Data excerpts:
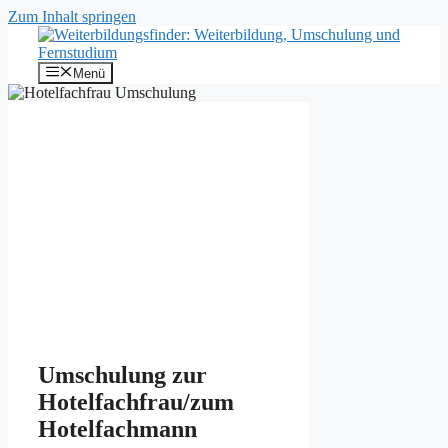
Zum Inhalt springen
Menü
Umschulung zur
Hotelfachfrau/zum
Hotelfachmann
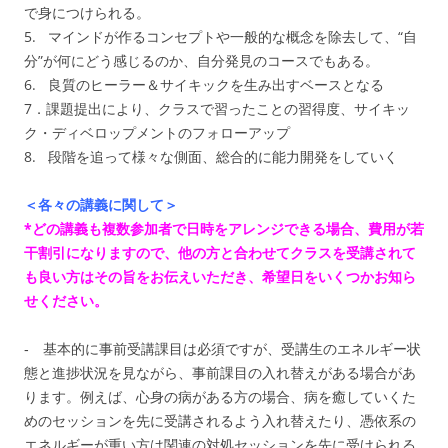
で身につけられる。
5. マインドが作るコンセプトや一般的な概念を除去して、“自
分”が何にどう感じるのか、自分発見のコースでもある。
6. 良質のヒーラー＆サイキックを生み出すベースとなる
7．課題提出により、クラスで習ったことの習得度、サイキッ
ク・ディベロップメントのフォローアップ
8. 段階を追って様々な側面、総合的に能力開発をしていく
＜各々の講義に関して＞
*どの講義も複数参加者で日時をアレンジできる場合、費用が若
干割引になりますので、他の方と合わせてクラスを受講されて
も良い方はその旨をお伝えいただき、希望日をいくつかお知ら
せください。
‐ 基本的に事前受講課目は必須ですが、受講生のエネルギー状
態と進捗状況を見ながら、事前課目の入れ替えがある場合があ
ります。例えば、心身の病がある方の場合、病を癒していくた
めのセッションを先に受講されるよう入れ替えたり、憑依系の
エネルギーが重い方は関連の対処セッションを先に受けられる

About this task: Print every entry verbatim and leave all pictures out.

Response below:
Zum Inhalt springen
Menü
Umschulung zur
Hotelfachfrau/zum
Hotelfachmann
で身につけられる。
5. マインドが作るコンセプトや一般的な概念を除去して、“自
分”が何にどう感じるのか、自分発見のコースでもある。
6. 良質のヒーラー＆サイキックを生み出すベースとなる
7．課題提出により、クラスで習ったことの習得度、サイキッ
ク・ディベロップメントのフォローアップ
8. 段階を追って様々な側面、総合的に能力開発をしていく
＜各々の講義に関して＞
*どの講義も複数参加者で日時をアレンジできる場合、費用が若
干割引になりますので、他の方と合わせてクラスを受講されて
も良い方はその旨をお伝えいただき、希望日をいくつかお知ら
せください。
‐ 基本的に事前受講課目は必須ですが、受講生のエネルギー状
態と進捗状況を見ながら、事前課目の入れ替えがある場合があ
ります。例えば、心身の病がある方の場合、病を癒していくた
めのセッションを先に受講されるよう入れ替えたり、憑依系の
エネルギーが重い方は関連の対処セッションを先に受けられる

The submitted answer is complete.